Im Grunde bedeutet der Satz: Eine Morddrohung, die nur per E-Mail erfolgt, kann gar nicht als Morddrohung eingestuft werden. Doch diese Rechtsauslegung der Staatsanwaltschaft Wien ist umstritten. Recherchen von profil führten dazu, dass dieser Fall nun sogar Thema im Justizministerium ist.
Christian S. soll laut Gerichtsakt immer wieder bedrohliche Nachrichten per E-Mail und Facebook verschickt haben. In den gesammelten Schriftstücken kommt häufig das Wort “Mord” oder mitunter auch “mordmordmord” vor. Gegen den Wiener, Mitte 20, arbeitslos, brachten bereits einigen Personen Anzeigen ein – das reicht vom eigenen Bruder über Sabine Karner, die dem Freundeskreis des Bruders angehört, bis hin zu Personen, die den Verdächtigen angeblich noch nie persönlich getroffen haben, aber beruflich oder privat Sabine Karner kennen. “Aufgrund der verwirrten Aussagen und des Verhaltens von S. habe ich sehr große Angst um Sabine Karner und um mein Leben”, steht in einer der Anzeigen aus dem Bekanntenkreis.
Ende des vergangenen Jahres spitzte sich die Lage zu: Die Anzeigen häuften sich, einmal soll Christian S. sogar am Arbeitsplatz von Sabine Karner aufgekreuzt sein, sie war jedoch zum Glück nicht vor Ort. Schließlich kam Christian S. Anfang Jänner für zwei Wochen in Untersuchungshaft und wurde mittlerweile für zurechnungsunfähig erklärt.

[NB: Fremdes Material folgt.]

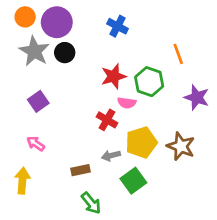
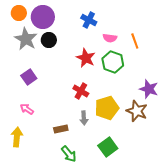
red star: (114, 76) -> (86, 58), turned -30
purple star: (197, 97) -> (149, 89), moved
pink semicircle: (127, 103) -> (110, 38), moved
gray arrow: (111, 156) -> (84, 118), turned -80
green square: (133, 181) -> (108, 147), moved

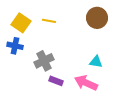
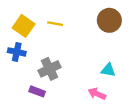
purple rectangle: (56, 81) -> (37, 91), moved
pink arrow: (86, 83) -> (97, 94), size x0.7

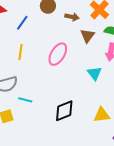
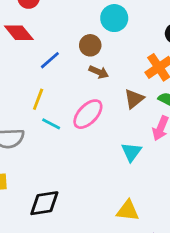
brown arrow: (72, 17) -> (99, 72), moved
cyan line: (25, 100) -> (51, 124), moved
black diamond: (64, 111) -> (44, 203), moved

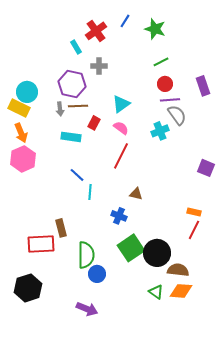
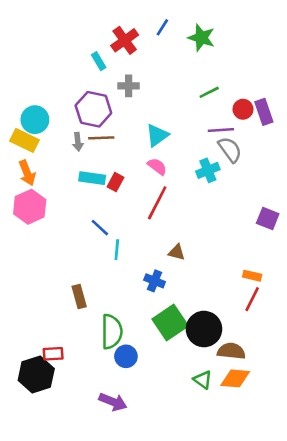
green line: (161, 62) -> (209, 92), moved
red circle: (165, 84) -> (243, 109), moved
red rectangle: (94, 123) -> (116, 182), moved
red rectangle: (41, 244) -> (53, 354), moved, size x0.6

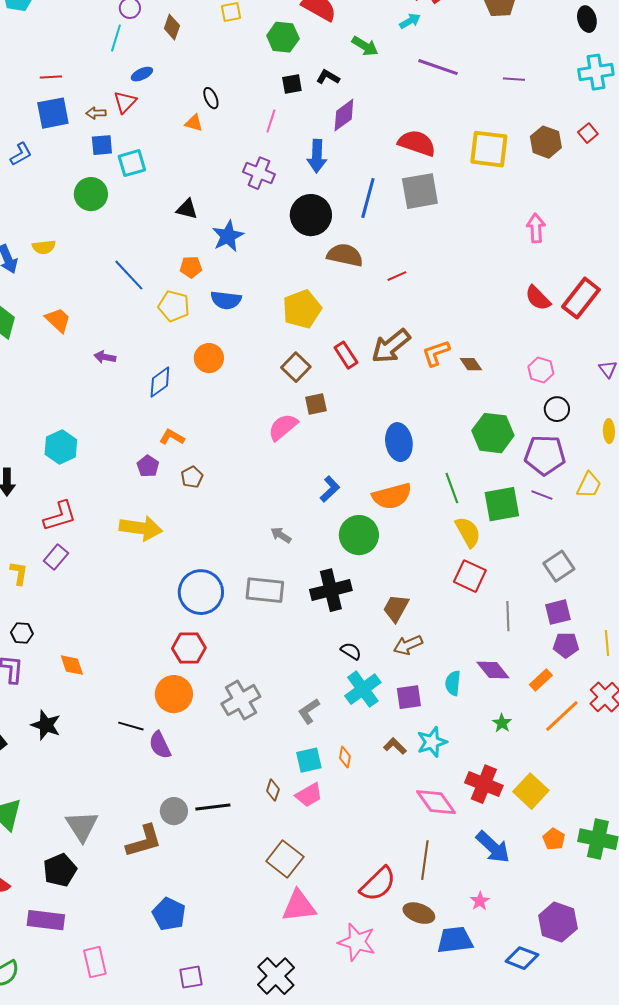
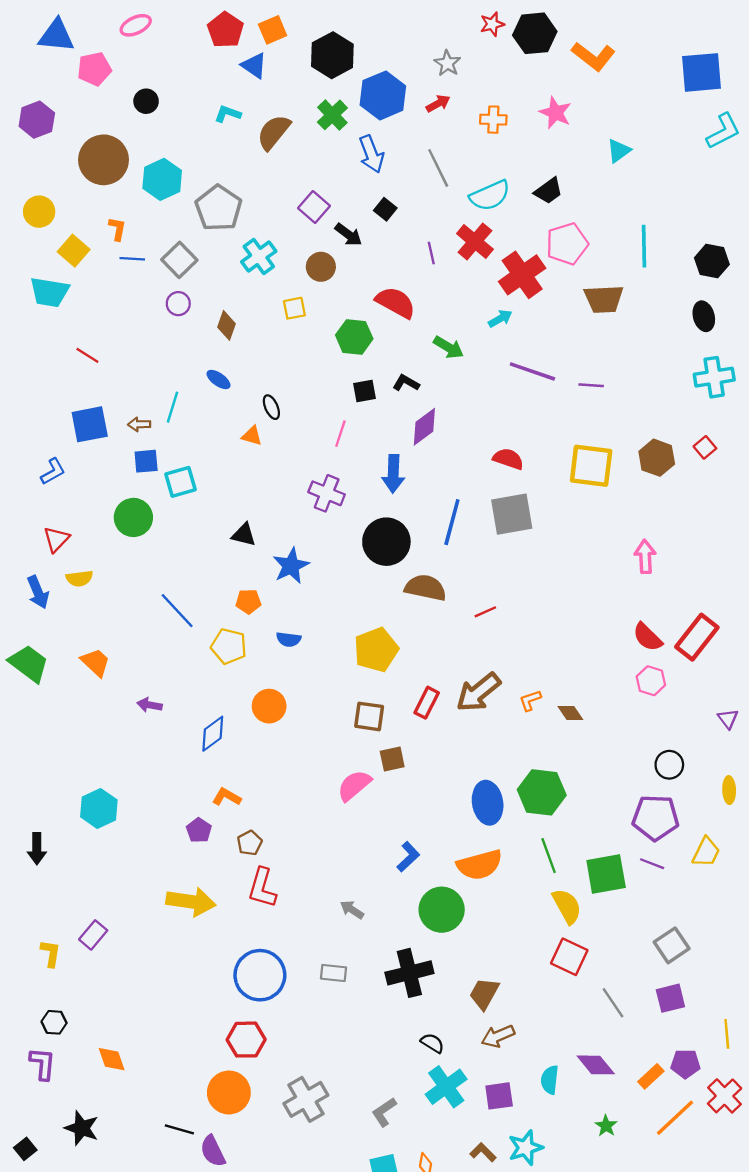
cyan line: (116, 38) -> (173, 407), moved
blue ellipse: (142, 74) -> (219, 379), moved, turned 60
red line: (51, 77) -> (87, 355), moved, turned 35
purple line: (514, 79) -> (591, 385), moved
red triangle: (125, 102) -> (56, 539), moved
red semicircle: (417, 143) -> (508, 459), size x0.7
blue semicircle: (226, 300) -> (289, 639), size x0.7
orange L-shape: (436, 353) -> (530, 700), size x0.7
red rectangle: (346, 355) -> (427, 703), turned 60
brown square: (296, 367) -> (369, 716), turned -36
pink hexagon: (541, 370) -> (651, 681), moved
green hexagon: (493, 433) -> (542, 792), moved
red L-shape: (60, 516) -> (262, 888), moved, turned 123
gray rectangle: (265, 590) -> (334, 973), size x0.6
gray line: (508, 616) -> (613, 1003), turned -32
purple pentagon: (566, 645) -> (685, 1064), moved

Aus einem psychiatrisch-neurologischen Gutachten, das die Staatsanwaltschaft anordnete, geht hervor, dass der junge Mann angeblich unter einer “wahnhaften Störung” leidet.
Er selbst, dies wird in dem Gutachten deutlich, sieht sich hingegen als Opfer – von seinem Bruder, von Bekannten, von ehemaligen Freunden. Seine Welt, so scheint es offensichtlich, ist bevölkert von Menschen, die ihm Böses wollen. Der gerichtliche Sachverständige spricht von einer “akuten Wahnsymptomatik” und hegt Zweifel an den Schilderungen von Christian S.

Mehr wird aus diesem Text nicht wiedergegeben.